This function summarizes the missing data in a methyl_surro object. It identifies probes with partial missing data (missing observations) and probes missing from all samples (missing probes), along with comprehensive summary statistics.
Value
A list of class methyl_miss with the following elements:
- missing_obs
A named numeric vector with the proportion of missing observations for each probe where this value is greater than 0 but less than 1.
- missing_probes
A character vector of probes that are missing in all samples.
- summary
A list containing summary statistics about the missing data patterns.
The summary component contains:
- total_probes
Total number of probes in the methylation matrix.
- total_samples
Total number of samples in the methylation matrix.
- n_complete_probes
Number of probes with no missing values.
- n_missing_obs
Number of probes with partial missing data.
- n_missing_probes
Number of completely missing probes.
- overall_missing_rate
Proportion of all matrix values that are missing.
- missing_obs_rate
Proportion of probes that have partial missing data.
- missing_probes_rate
Proportion of probes that are completely missing.
- complete_probes_rate
Proportion of probes that are complete.
Examples
# Load Methylation Beta Matrix
data(beta_matrix_miss, package = "MethylSurroGetR")

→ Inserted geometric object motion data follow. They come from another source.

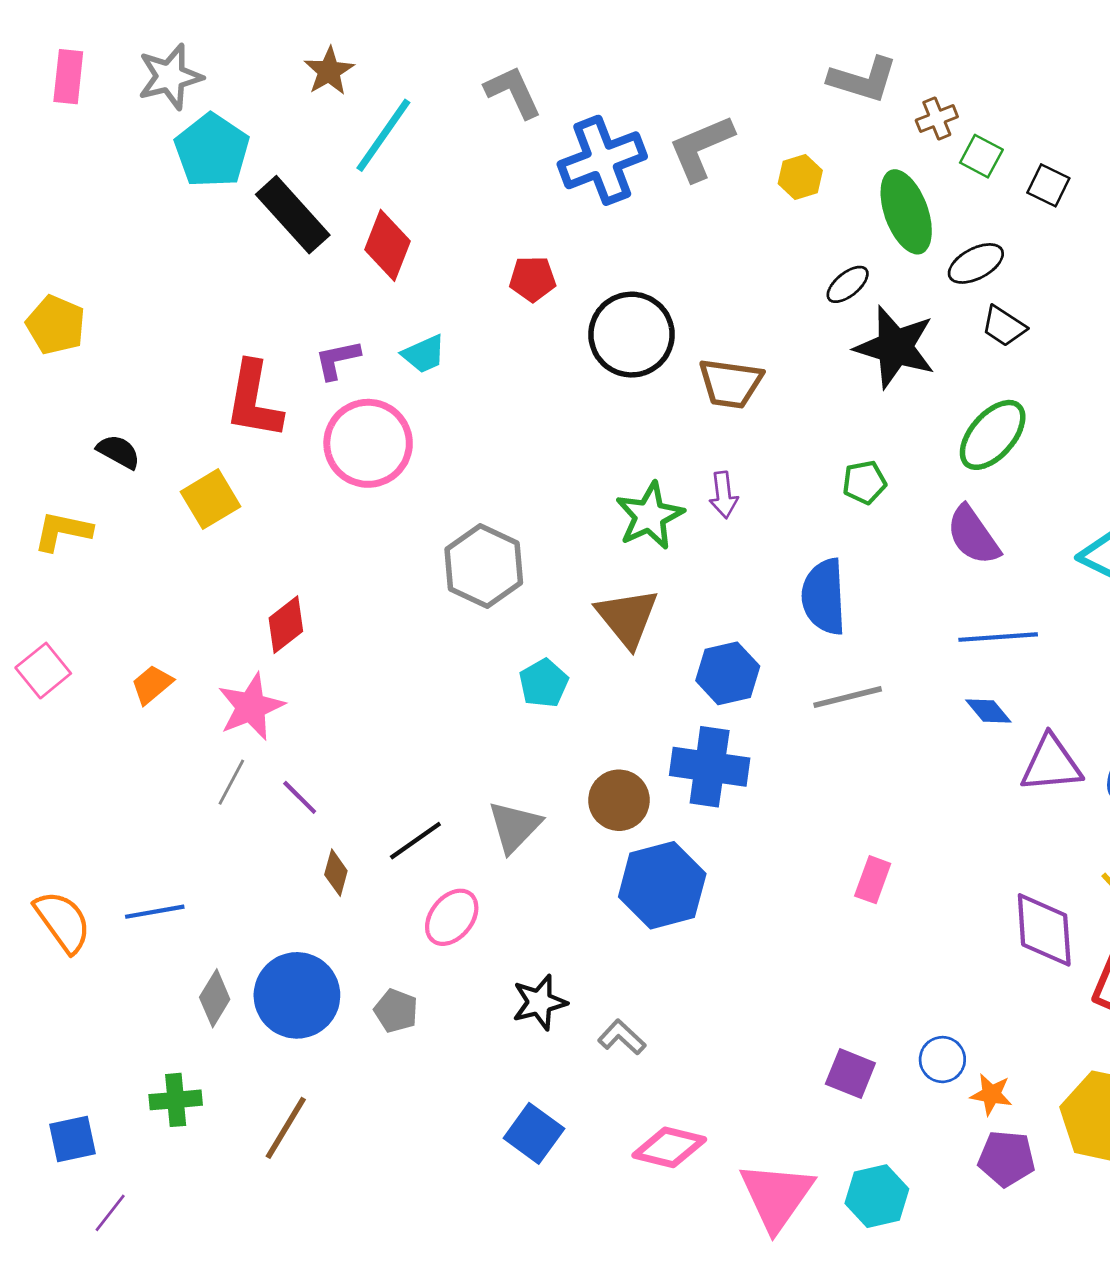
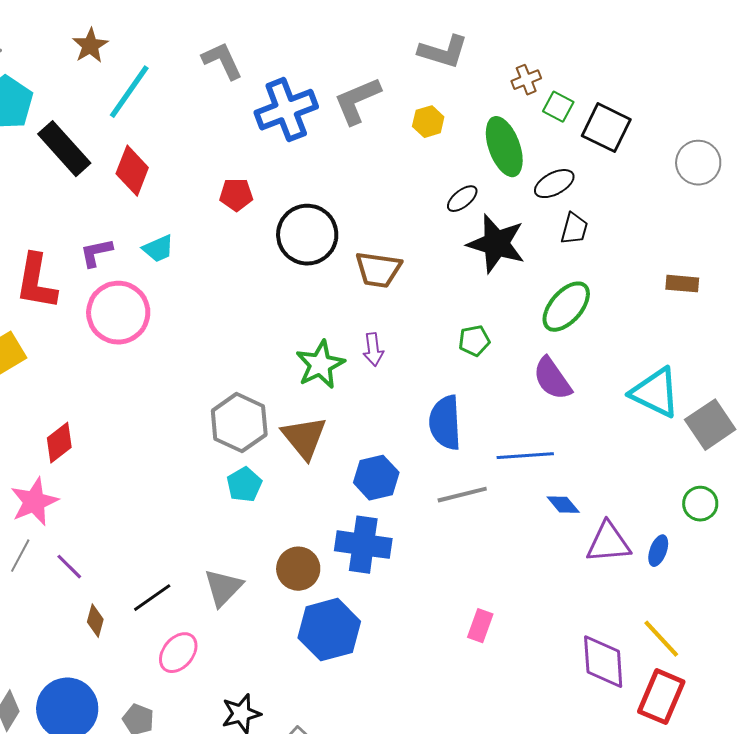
gray L-shape: (863, 79) -> (443, 52), moved
black square: (1048, 185) -> (606, 128), size x1.6
black trapezoid: (1004, 326) -> (574, 229), turned -108
gray hexagon: (484, 566) -> (239, 423), moved
blue line: (998, 637) -> (525, 456), moved

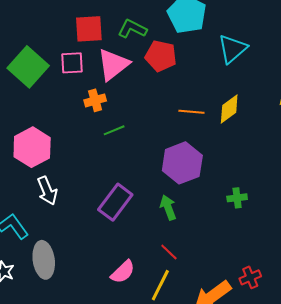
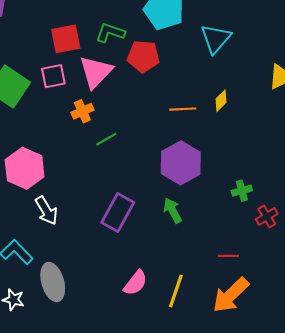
yellow diamond: (229, 109) -> (221, 101), size x0.7
red line: (169, 252) -> (229, 256), moved, turned -36
red cross: (250, 277) -> (267, 216), moved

# Load Weights Data Frame and create vector
data(wts_df, package = "MethylSurroGetR")
wts_vec_lin <- setNames(wts_df$wt_lin, rownames(wts_df))
# Build the methyl_surro Object
surrogate <- surro_set(methyl = beta_matrix_miss,
weights = wts_vec_lin,
intercept = "Intercept")
#> Added 5 missing probes with NA values (50.0% of weight probes missing from methylation data).
#> Filtered methylation matrix from 15 to 10 probes to match weights.
# Summarizing Missing Values
missing_summary <- methyl_miss(methyl_surro = surrogate)
print(missing_summary)
#> Missing Data Summary for methyl_surro Object
#> ============================================
#>
#> Total probes: 10
#> Total samples: 5
#> Complete probes: 3 (30.0%)
#> Probes with missing observations: 2 (20.0%)
#> Completely missing probes: 5 (50.0%)
#> Overall missing rate: 58.0%
#>
#> Probes with partial missing data:
#> cg02 cg07
#> 0.6 0.2
#>
#> Completely missing probes:
#> cg03, cg06, cg11, cg15, cg18
# Access specific components
missing_summary$missing_obs
#> cg02 cg07
#> 0.6 0.2
missing_summary$summary$overall_missing_rate
#> [1] 0.58